An observation is assumed to consist of two components:
-
a time represented as a UNIX timestamp (seconds since 1970-01-01T00:00:00Z)
-
a value represented as a floating point number
A time series is assumed to be identified by the combination of a station and a parameter (like air temperature).
2.2.1. Storage backends
The following backends are currently implemented:
Name |
Description |
TimescaleDBSBE |
Keeps all data in a TimescaleDB database extended with PostGIS. |
PostGISSBE |
Keeps all data in a Postgres database extended with PostGIS. |
NetCDFSBE_TSMDataInPostGIS |
Keeps all data in netCDF files on the local file system, one file per time series. Per time series metadata (i.e. not actual observations) will also be kept in a Postgres database extended with PostGIS to speed up searching for target files to retrieve observations from. |
Note: the program is designed to make it easy to add more backends.
2.2.2. Use cases
The following use cases are currently implemented:
Name |
Description |
Fill |
Fill storage with observations. |
AddNew |
Add new observations to the storage while deleting any old observations and overwriting any existing ones. |
GetAll |
Retrieve all observations. |
Note: the program is designed to make it easy to add more use cases.
2.2.3. Testing
Testing is done essentially according to this algorithm:
for uc in use cases:
for sbe in storage backends:
apply uc to sbe and aggregate stats
The synthetic time series generated by the program "sample" observations from an underlying sine wave.
2.2.3.1. Test environment
The tests have been run in the following environment:
-
HW: HP ZBook, Intel Core i7-6820HQ CPU @ 2.70GHz × 8, 16GB RAM, 250GB disk
-
OS: Ubuntu 18.04 Bionic
-
Python version: 3.9
The TimescaleDBSBE backend uses a separate TimescaleDB server running in a local docker container.

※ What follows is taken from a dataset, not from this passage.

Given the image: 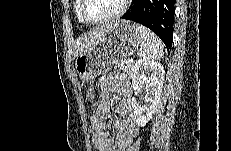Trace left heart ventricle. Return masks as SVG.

The PostGISSBE and NetCDFSBE_TSMDataInPostGIS backends both use a PostGIS server that runs
in a local docker container (they use separate databases, though: esoh_postgis
for PostGISSBE
and esoh_netcdf
for NetCDFSBE_TSMDataInPostGIS).
2.2.3.2. Test configuration
The currently relevant configuration settings are these:
Name |
Description |
|
Maximum age (in seconds) of an observation in the storage. The effectively limits the capacity of the storage along the time dimension. (Note: what is considered the 'current time' is manipulated by the program depending on the particular test!) |
|
Number of stations to simulate. |
|
Number of parameters to simulate. (The number of time series will thus be |
|
Time series resolution in seconds. |
|
Applicable to the AddNew use case, this is the number of seconds worth of new observations to add/merge into the storage. |
2.2.3.3. Metadata
In addition to the station location, each time series is accompanied with a small amount of dummy metadata (such as quality of sensor) which currently is not used for anything except taking up space in the storage. Per observation metadata (such as quality of observation) is currently not used at all.
2.2.3.4. Test results
Warning: The below results were run on 2023-04-26 and based on that version of the test program. There are two aspects that should be kept in mind when reading the results:
-
Only a small number of test runs for each combination were run. The results should thus be considered indicative only.
-
Although we have made some efforts to optimize the performance of all backends, we assume there might be further optimization potential for some of them, thus improving the fairness of the comparison.
To conclude the testing conducted in this PoC so far, write performance seems to be better when using files directly, while databases seem to outperform direct file access in data query operations. Comparison will give even more interesting results once Elastic is taken into comparison, too. A time search demo is also considered to be added. Geosearches can also be benchmarked, but it’s not relevant before Elastic is added into this testbench.
2.3. TimescaleDB research/experiments
TimescaleDB is an open-source database designed to make SQL scalable for time-series data. It extends PostgreSQL with features such as native time-series partitioning, compression, and continuous aggregates to improve the performance and scalability of time-series data management.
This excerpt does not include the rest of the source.